### Description of the task
How many lines below hold the string "Painting"? Report that number alone.

### Records for this exercise
════
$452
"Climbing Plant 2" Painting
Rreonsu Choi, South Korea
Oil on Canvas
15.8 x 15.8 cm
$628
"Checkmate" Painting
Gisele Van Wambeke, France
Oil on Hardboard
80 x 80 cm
════
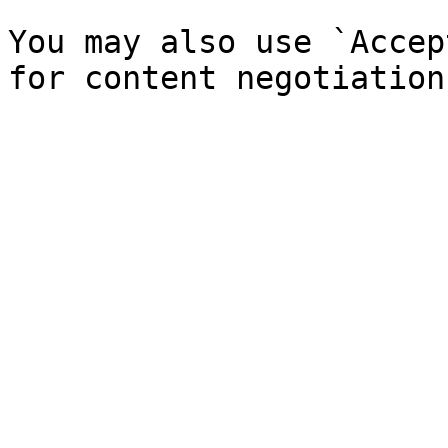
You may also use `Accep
════
### Solution to the problem
2